This past weekend, I completed my third triathlon this year with the best fitness friends a girl could have – Becky Skipper, Toni Greenberg and new triathlete Laura Barclay. The triathlon was the Hammerhead Triathlon (HOT) held at Camp Blanding and it was a blast! Kingsley Lake was absolutely gorgeous which made for a great swim. There were several hills on the bike portion of the event then a flat course 5K at the end for the run.
When you compete in a triathlon, you have to “transition” between the disciplines. After the swim, you run into the staging area to get ready for the bike portion. You need to put on your bike shoes, helmet, event bib while remembering to take off your swim cap and goggles. I have biked out of transition with my goggles on before – I’m sure that was a pretty sight!
The next transition is when you park your bike and if you’re wearing bike shoes like I do, you need to switch from those shoes into your running shoes. For the first transition, I had little rocks on the bottom of my feet from walking from the lake to the transition area. There were people running to transition but those rocks hurt when you step on them!
There I was trying to stand on one foot but doing more wobbling than anything else while brushing the rocks off the bottom of my feet then putting my sock and shoe on. That’s when it popped into my head – core engaged, shoulders back and down and my balance instantly became better.
Many times we don’t realize how important balance is in our day to day lives until we run into an issue. Ask anyone who has had vertigo how important balance is.
How do we strengthen our balance?
There are several exercises that will help improve balance. Most important is to work on your core strength because a strong midsection can help you get control when you wobble. Planks are a great exercise for a strong midsection. Start with three 30 second planks and build from there then add these four exercises:
- Balance on one leg. Keeping the wall or a chair within touching distance, pick one foot off the ground while standing on the other leg. Repeat on the other side.
- Leg swings. Standing on one leg, pick the other up off the ground and swing it forward and backward. Repeat on the other side.

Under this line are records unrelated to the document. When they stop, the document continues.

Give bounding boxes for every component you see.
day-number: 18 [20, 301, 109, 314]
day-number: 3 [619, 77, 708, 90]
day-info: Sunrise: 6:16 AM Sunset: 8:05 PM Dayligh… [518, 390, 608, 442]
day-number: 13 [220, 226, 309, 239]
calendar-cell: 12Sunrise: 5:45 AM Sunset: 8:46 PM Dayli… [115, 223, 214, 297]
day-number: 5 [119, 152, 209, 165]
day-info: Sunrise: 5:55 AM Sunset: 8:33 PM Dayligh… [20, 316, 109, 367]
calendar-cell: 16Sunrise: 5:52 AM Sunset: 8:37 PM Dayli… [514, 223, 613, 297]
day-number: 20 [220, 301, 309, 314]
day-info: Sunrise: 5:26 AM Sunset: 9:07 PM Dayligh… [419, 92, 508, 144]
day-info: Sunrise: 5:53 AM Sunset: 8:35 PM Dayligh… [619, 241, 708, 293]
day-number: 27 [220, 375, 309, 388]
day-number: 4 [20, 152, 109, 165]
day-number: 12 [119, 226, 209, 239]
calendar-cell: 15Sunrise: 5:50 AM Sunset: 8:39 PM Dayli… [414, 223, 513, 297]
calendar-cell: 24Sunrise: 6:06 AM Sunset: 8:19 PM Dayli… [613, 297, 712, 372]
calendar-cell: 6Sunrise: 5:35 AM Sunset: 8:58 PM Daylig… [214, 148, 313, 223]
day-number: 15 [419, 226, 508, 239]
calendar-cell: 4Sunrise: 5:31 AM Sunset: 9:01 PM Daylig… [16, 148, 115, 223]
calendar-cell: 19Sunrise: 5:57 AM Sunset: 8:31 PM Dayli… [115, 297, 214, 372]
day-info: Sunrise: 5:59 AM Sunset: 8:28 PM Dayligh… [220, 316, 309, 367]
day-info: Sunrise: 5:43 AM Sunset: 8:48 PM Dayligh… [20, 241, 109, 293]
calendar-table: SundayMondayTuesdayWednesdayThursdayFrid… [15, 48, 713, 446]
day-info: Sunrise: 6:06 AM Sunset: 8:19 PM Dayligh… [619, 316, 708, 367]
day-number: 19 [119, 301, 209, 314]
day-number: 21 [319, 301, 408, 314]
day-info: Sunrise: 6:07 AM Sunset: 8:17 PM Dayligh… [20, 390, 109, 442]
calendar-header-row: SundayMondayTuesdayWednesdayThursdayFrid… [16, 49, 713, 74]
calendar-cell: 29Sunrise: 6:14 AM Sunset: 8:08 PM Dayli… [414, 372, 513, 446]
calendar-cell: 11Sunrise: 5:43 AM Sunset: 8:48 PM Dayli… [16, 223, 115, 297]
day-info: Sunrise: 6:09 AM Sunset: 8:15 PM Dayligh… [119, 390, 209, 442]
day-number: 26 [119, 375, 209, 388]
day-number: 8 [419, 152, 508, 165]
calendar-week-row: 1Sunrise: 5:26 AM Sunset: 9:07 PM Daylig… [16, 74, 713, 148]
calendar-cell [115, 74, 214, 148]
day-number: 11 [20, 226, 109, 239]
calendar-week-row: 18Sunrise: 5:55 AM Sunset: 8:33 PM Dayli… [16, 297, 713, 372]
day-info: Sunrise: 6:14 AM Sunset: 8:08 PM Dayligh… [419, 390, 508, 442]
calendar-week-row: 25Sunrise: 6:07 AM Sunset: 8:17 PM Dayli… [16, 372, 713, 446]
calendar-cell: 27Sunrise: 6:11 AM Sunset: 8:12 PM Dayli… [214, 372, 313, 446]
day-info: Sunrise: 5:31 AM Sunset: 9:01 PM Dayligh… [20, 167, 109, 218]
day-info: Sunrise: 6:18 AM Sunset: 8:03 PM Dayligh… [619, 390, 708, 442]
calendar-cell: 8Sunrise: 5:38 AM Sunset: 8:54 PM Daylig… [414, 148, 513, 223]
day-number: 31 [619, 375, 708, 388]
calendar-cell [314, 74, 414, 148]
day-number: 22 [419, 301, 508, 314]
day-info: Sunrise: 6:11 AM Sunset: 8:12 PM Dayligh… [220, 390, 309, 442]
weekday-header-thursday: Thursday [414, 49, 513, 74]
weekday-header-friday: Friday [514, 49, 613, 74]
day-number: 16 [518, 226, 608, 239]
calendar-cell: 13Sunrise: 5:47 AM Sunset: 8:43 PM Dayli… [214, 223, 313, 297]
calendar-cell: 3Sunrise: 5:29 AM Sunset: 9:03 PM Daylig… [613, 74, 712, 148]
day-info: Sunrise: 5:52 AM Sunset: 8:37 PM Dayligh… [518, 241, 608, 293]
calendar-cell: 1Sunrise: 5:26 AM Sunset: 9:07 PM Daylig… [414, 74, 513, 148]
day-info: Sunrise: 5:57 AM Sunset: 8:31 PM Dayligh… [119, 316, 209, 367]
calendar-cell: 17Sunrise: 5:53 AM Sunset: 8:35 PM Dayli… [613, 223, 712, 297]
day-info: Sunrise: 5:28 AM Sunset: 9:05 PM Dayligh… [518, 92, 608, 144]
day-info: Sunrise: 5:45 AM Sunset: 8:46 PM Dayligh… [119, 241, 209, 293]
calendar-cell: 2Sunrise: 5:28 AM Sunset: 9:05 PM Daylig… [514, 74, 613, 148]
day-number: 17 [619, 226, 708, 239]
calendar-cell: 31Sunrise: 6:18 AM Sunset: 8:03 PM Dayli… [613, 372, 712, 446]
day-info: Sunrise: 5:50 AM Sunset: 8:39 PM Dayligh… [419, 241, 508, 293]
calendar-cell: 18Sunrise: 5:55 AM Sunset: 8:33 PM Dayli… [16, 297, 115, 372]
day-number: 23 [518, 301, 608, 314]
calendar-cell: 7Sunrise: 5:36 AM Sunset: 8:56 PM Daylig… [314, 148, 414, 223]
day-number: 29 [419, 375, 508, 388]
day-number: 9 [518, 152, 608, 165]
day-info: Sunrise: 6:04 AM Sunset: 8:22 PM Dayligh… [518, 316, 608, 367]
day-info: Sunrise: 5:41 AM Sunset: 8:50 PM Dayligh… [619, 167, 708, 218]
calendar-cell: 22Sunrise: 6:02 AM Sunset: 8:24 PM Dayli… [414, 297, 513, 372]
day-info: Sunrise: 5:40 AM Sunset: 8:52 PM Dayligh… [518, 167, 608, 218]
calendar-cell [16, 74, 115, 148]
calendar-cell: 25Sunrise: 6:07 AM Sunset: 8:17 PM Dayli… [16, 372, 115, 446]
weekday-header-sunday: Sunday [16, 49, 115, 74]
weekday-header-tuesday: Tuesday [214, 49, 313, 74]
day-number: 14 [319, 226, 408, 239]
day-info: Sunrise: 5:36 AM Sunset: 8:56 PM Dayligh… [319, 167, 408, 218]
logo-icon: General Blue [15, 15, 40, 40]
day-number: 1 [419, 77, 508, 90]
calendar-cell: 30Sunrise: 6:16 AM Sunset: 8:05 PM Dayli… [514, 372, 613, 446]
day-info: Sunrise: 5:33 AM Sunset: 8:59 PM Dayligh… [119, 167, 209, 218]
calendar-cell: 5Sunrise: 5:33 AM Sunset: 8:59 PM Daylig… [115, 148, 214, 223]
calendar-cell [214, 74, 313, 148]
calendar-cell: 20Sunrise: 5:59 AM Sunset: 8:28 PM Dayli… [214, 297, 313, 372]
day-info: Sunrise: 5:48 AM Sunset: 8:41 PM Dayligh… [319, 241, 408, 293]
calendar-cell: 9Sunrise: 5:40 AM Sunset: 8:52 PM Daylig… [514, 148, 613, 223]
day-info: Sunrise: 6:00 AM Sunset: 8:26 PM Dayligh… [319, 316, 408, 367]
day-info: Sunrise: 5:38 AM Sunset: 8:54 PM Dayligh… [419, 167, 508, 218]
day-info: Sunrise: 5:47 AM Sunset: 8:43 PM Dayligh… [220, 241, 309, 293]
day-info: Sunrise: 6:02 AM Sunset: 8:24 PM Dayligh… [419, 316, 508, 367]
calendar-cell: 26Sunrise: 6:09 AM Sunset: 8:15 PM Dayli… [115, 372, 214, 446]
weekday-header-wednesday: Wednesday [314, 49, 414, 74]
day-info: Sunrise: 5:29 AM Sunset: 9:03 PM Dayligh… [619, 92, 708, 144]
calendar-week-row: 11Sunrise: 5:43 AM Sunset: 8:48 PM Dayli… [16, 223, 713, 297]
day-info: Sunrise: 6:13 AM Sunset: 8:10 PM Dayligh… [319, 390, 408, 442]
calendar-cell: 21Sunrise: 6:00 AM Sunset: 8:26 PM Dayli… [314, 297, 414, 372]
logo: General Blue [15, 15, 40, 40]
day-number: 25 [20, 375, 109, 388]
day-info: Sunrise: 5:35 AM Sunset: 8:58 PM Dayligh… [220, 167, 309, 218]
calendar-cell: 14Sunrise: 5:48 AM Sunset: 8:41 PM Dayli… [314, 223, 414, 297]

- One legged squat. Stand with your feet shoulder width apart. Place your right foot just ahead of you then squat on your left leg by putting your rear back as you would when sitting down in a chair. Repeat on the other side.

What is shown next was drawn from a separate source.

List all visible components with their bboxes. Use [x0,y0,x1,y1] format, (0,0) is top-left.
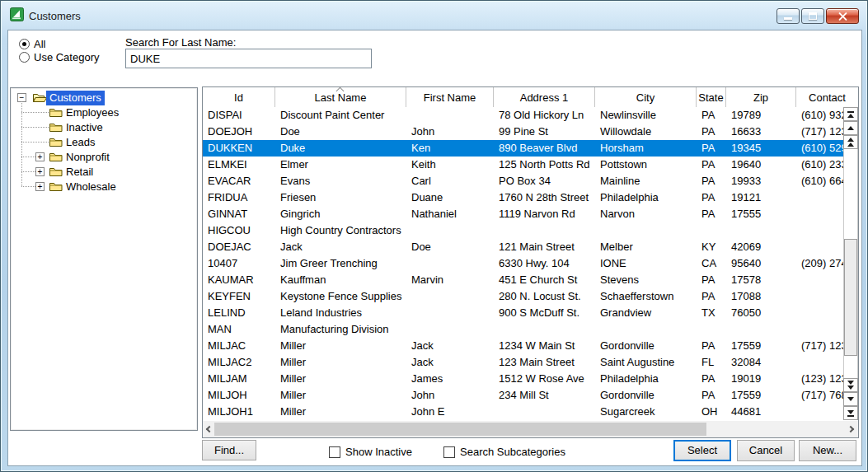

- One legged dead lift. Balance on your right foot then slowly forward at the hips. Keep your back flat and your abs tight to maintain your form. Only bend as far as you feel comfortable.
If at ANY time, these exercises do not feel natural or you are struggling, it’s best to get in contact with a trainer or instructor that can help you.
People are often unaware that their balance or coordination may be slipping as they get older. A doctor once wrote that if you want to live longer, don’t fall. Strengthening your body and keeping your balance and coordination strong will help you keep your body stable.